When silently changing the key to enharmonic equivalent during transposition, change notes too

• Sep 12, 2012 - 16:12
Type
Functional
Severity
S4 - Minor
Status
active
Project

e146aba2e5

- open attached file, there are two keys, F# and Ab
- transpose by key, Closest to F Major/ D minor

expect: all notes should be in tone, without any accidental
actual: two notes in measure 2 have accidental

transpose-Fs-Ab.png
transpose-Fs-Ab-2.png

Attachment Size
transpose-Fs-Ab-2.png 20.76 KB
transpose-Fs-Ab.png 21.21 KB
transpose Fs Ab.mscz 1.81 KB

Comments

Using 45c50c1, I cannot reproduce the problem described in issue 4901. Therefore 4901 might have been fixed already.
However, the problem described here (18147) is not fixed in 45c50c1.

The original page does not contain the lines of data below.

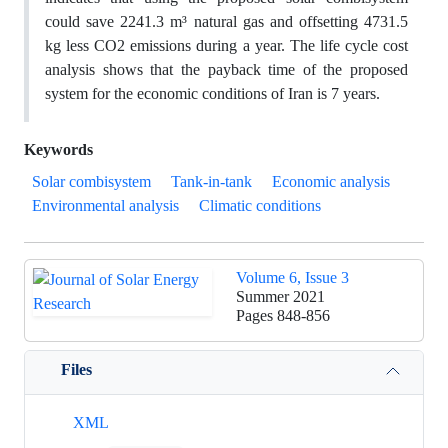
could save 2241.3 m³ natural gas and offsetting 4731.5
kg less CO2 emissions during a year. The life cycle cost
analysis shows that the payback time of the proposed
system for the economic conditions of Iran is 7 years.
Keywords
Solar combisystem
Tank-in-tank
Economic analysis
Environmental analysis
Climatic conditions
Volume 6, Issue 3
Summer 2021
Pages
848-856
Files
XML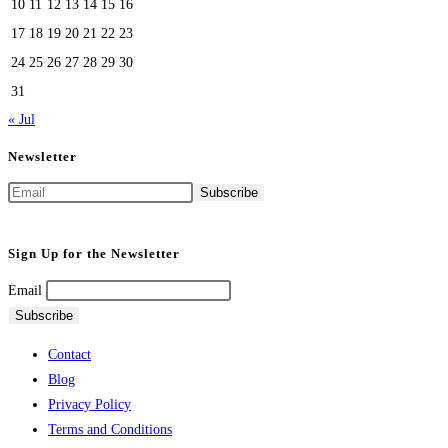
10
11
12
13
14
15
16
17
18
19
20
21
22
23
24
25
26
27
28
29
30
31
« Jul
Newsletter
Sign Up for the Newsletter
Email
Contact
Blog
Privacy Policy
Terms and Conditions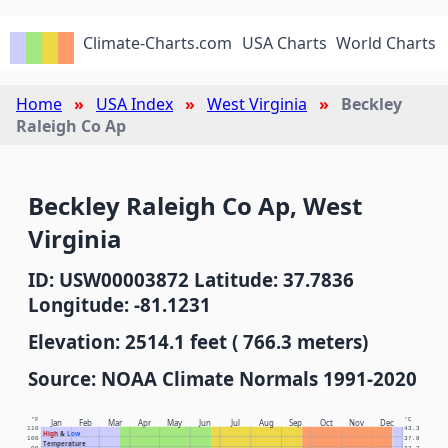
Climate-Charts.com
USA Charts
World Charts
Home
USA Index
West Virginia
Beckley
Raleigh Co Ap
Beckley Raleigh Co Ap, West
Virginia
ID: USW00003872 Latitude: 37.7836
Longitude: -81.1231
Elevation: 2514.1 feet ( 766.3 meters)
Source: NOAA Climate Normals 1991-2020
°F
°C
Jan
Feb
Mar
Apr
May
Jun
Jul
Aug
Sep
Oct
Nov
Dec
110
43.3
High
&
Low
100
37.8
Temperature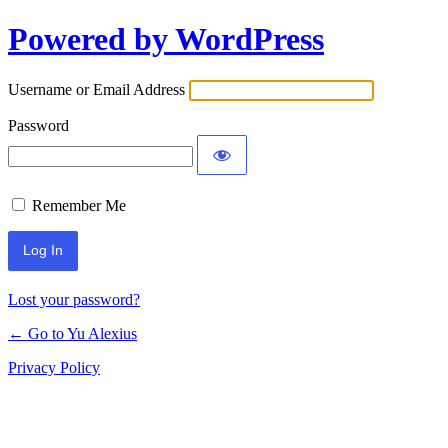
Powered by WordPress
Log
In
Username or Email Address
Password
Remember Me
Lost your password?
← Go to Yu Alexius
Privacy Policy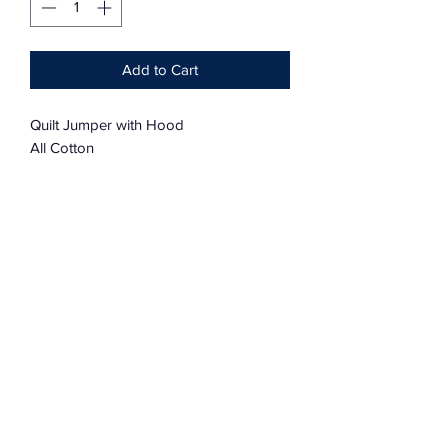
Add to Cart
Quilt Jumper with Hood
All Cotton
One Size
Oversized
Lancaster County
Amish Design
Subscribe Form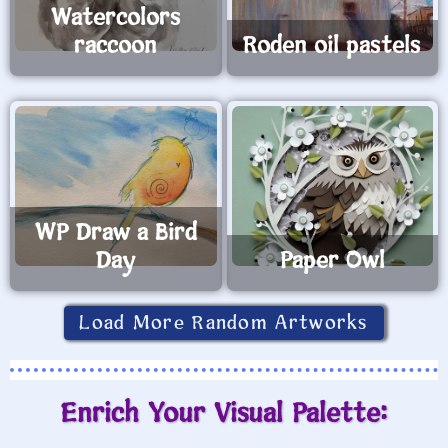
Watercolors
raccoon
Roden oil pastels
WP Draw a Bird
Day
Paper Owl
Load More Random Artworks
Enrich Your Visual Palette: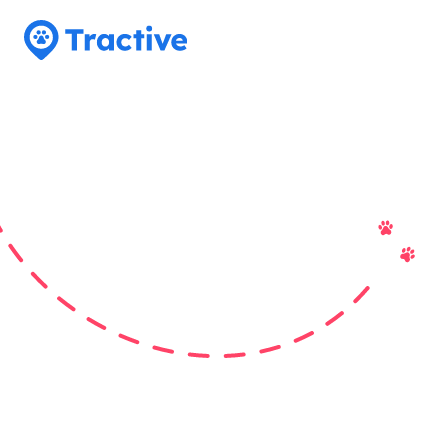
Tractive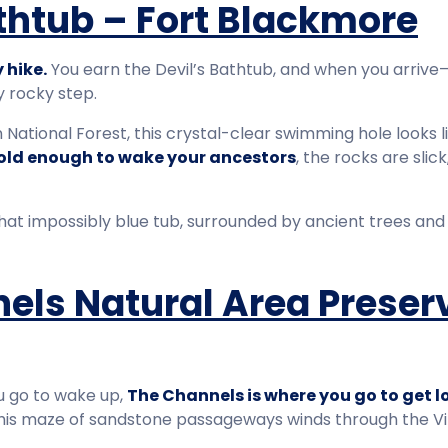
athtub – Fort Blackmore
 hike.
You earn the Devil’s Bathtub, and when you arrive
y rocky step.
National Forest, this crystal-clear swimming hole looks l
old enough to wake your ancestors
, the rocks are slic
hat impossibly blue tub, surrounded by ancient trees and s
els Natural Area Preser
ou go to wake up,
The Channels is where you go to get lo
 this maze of sandstone passageways winds through the Vir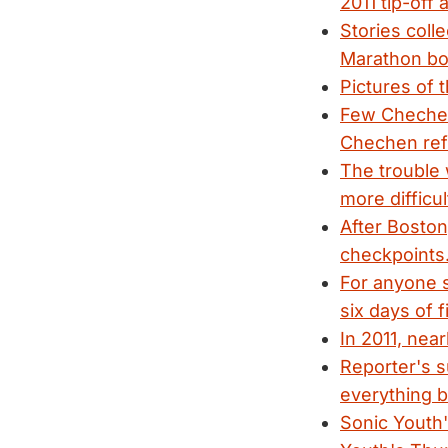
2011 tip-off
Stories coll
Marathon bo
Pictures of 
Few Chechens
Chechen ref
The trouble 
more difficul
After Boston
checkpoints
For anyone st
six days of 
In 2011, nea
Reporter's s
everything b
Sonic Youth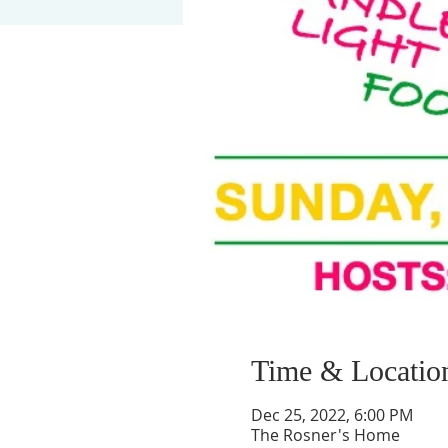
Time & Locatio
Dec 25, 2022, 6:00 PM
The Rosner's Home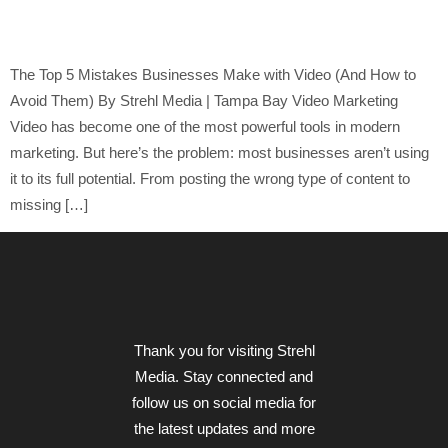
to Avoid Them)
The Top 5 Mistakes Businesses Make with Video (And How to
Avoid Them) By Strehl Media | Tampa Bay Video Marketing
Video has become one of the most powerful tools in modern
marketing. But here’s the problem: most businesses aren’t using
it to its full potential. From posting the wrong type of content to
missing […]
Thank you for visiting Strehl
Media. Stay connected and
follow us on social media for
the latest updates and more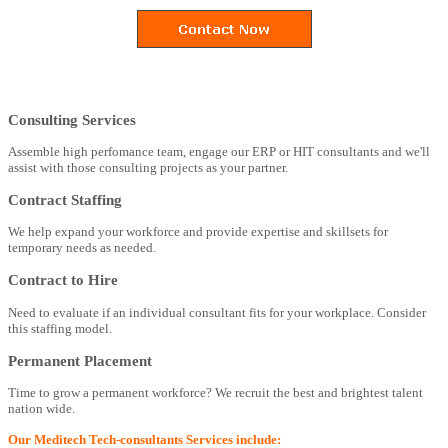
Consulting Services
Assemble high perfomance team, engage our ERP or HIT consultants and we'll
assist with those consulting projects as your partner.
Contract Staffing
We help expand your workforce and provide expertise and skillsets for
temporary needs as needed.
Contract to Hire
Need to evaluate if an individual consultant fits for your workplace. Consider
this staffing model.
Permanent Placement
Time to grow a permanent workforce? We recruit the best and brightest talent
nation wide.
Our Meditech Tech-consultants Services include: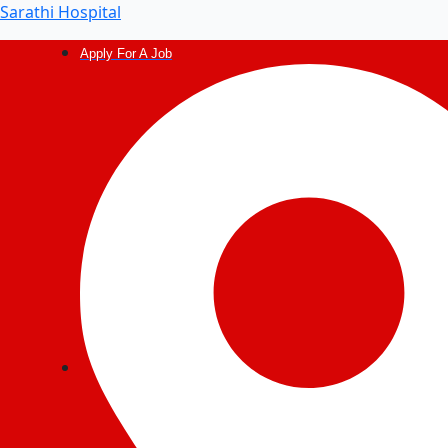
Sarathi Hospital
Apply For A Job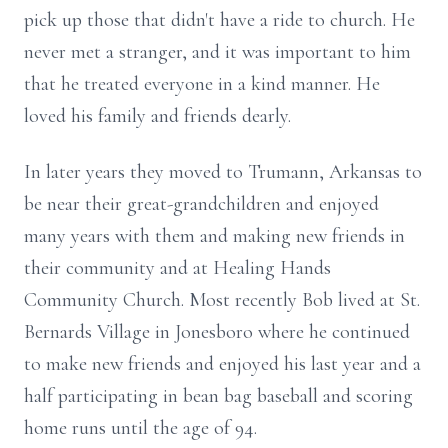
pick up those that didn't have a ride to church. He
never met a stranger, and it was important to him
that he treated everyone in a kind manner. He
loved his family and friends dearly.
In later years they moved to Trumann, Arkansas to
be near their great-grandchildren and enjoyed
many years with them and making new friends in
their community and at Healing Hands
Community Church. Most recently Bob lived at St.
Bernards Village in Jonesboro where he continued
to make new friends and enjoyed his last year and a
half participating in bean bag baseball and scoring
home runs until the age of 94.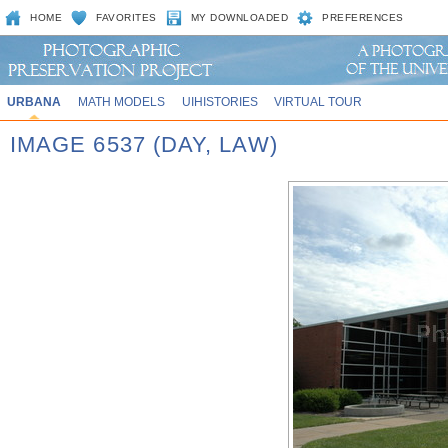
HOME
FAVORITES
MY DOWNLOADED
PREFERENCES
URBANA
MATH MODELS
UIHISTORIES
VIRTUAL TOUR
IMAGE 6537 (DAY, LAW)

No. I had a pull request (don't remember which #) addressing this issue, but it received no comments for a long time. So I decided to close it, since I didn't want to merge in all the new commits of the main branch, which often required manual changes.

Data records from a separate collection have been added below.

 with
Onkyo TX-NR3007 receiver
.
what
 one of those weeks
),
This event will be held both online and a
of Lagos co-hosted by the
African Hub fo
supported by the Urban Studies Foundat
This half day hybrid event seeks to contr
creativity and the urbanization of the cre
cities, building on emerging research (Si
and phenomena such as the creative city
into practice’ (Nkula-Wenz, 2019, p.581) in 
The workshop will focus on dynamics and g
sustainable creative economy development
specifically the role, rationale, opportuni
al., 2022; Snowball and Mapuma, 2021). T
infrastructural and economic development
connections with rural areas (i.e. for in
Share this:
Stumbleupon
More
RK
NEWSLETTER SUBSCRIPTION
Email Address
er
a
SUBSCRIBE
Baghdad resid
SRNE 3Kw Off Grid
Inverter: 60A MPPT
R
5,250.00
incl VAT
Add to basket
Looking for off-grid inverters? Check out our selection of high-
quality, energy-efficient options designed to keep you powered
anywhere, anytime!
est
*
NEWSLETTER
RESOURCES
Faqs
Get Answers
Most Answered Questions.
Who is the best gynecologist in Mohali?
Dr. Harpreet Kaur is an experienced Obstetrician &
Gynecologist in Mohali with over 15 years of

Pull request 79 was about not creating key signatures with more than 7 accidentals (such as D# major) when transposing a score. In this issue this was no problem, because Abb major (consisting of a double flat root) would not have been created by the former function.

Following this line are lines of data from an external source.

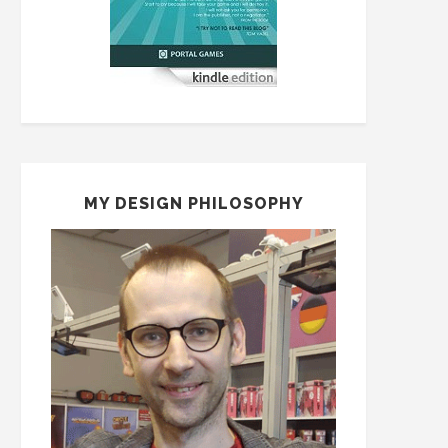
MY DESIGN PHILOSOPHY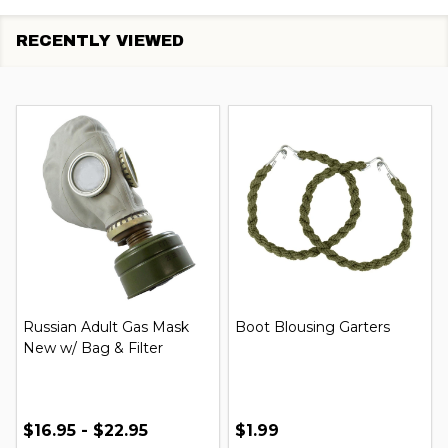
RECENTLY VIEWED
Russian Adult Gas Mask
Boot Blousing Garters
New w/ Bag & Filter
$16.95 - $22.95
$1.99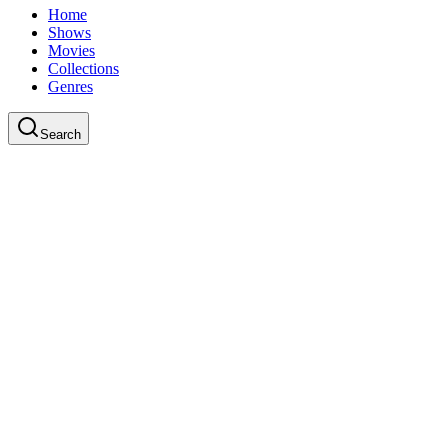
Home
Shows
Movies
Collections
Genres
Search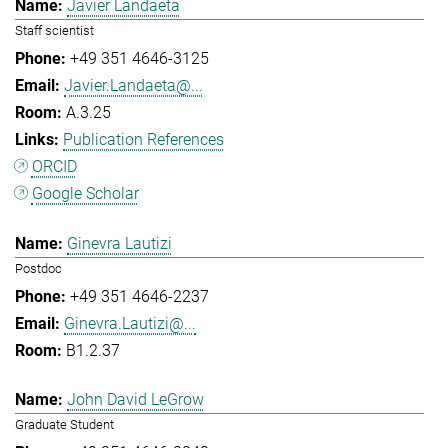
Javier Landaeta
Staff scientist
+49 351 4646-3125
Javier.Landaeta@...
A.3.25
Publication References
ORCID
Google Scholar
Ginevra Lautizi
Postdoc
+49 351 4646-2237
Ginevra.Lautizi@...
B1.2.37
John David LeGrow
Graduate Student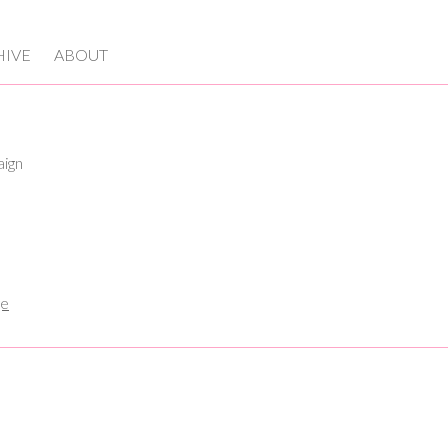
HIVE
ABOUT
aign
ge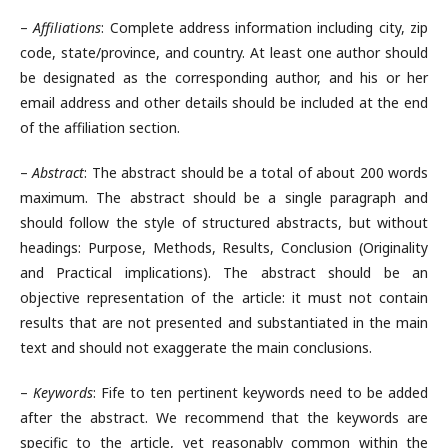
–
Affiliations
: Complete address information including city, zip
code, state/province, and country. At least one author should
be designated as the corresponding author, and his or her
email address and other details should be included at the end
of the affiliation section.
–
Abstract
: The abstract should be a total of about 200 words
maximum. The abstract should be a single paragraph and
should follow the style of structured abstracts, but without
headings: Purpose, Methods, Results, Conclusion (Originality
and Practical implications). The abstract should be an
objective representation of the article: it must not contain
results that are not presented and substantiated in the main
text and should not exaggerate the main conclusions.
–
Keywords
: Fife to ten pertinent keywords need to be added
after the abstract. We recommend that the keywords are
specific to the article, yet reasonably common within the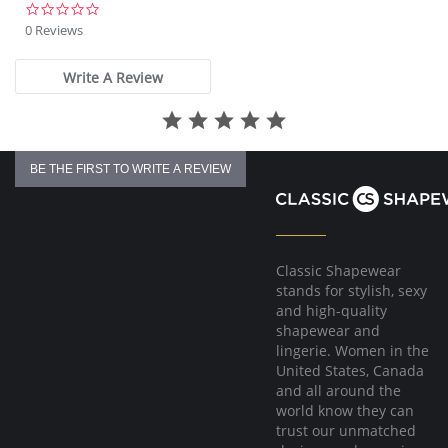
Metallic charm detail with gem at the center front
0.0
star
0 Reviews
rating
Write A Review
BE THE FIRST TO WRITE A REVIEW
Classic Shapewear
stands for stylish, sexy
and high-quality
shapewear and
lingerie. Women in the
United States, Canada
and all around the
world know they can
trust our unmatched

I didn't find this on Marc's updated issue hit list. So I just wanted to bring it back up because it's still active.

Title transpose a song with key F# -> Ab to F -> G issue When silently changing the key to enharmonic equivalent during transposition, change notes too

If I understand correctly, the problem is the following:

In the original, the second key is a diminished third higher than the first: F# to Ab. Or, equivalently, it has 10 fewer sharps / more flats (6 sharps to 4 flats). When you try to transpose this to F, that means the second here show technically be Abb - a key with 11 flats. Since we don't support keys like that, we silently change this into the enharmonically equivalent key of G, but we don't similarly change the spelling of all the notes to their enharmonic equivalents for the key of G.

I've updated the title to reflect this understanding. To me, it's a pretty minor problem - it kind of makes logical sense that this would happen, it's not likely to come up very often and also easily worked around by selecting the passage and pressing up/down or down/up as appropriate. But it's also perhaps not terribly difficult to fix.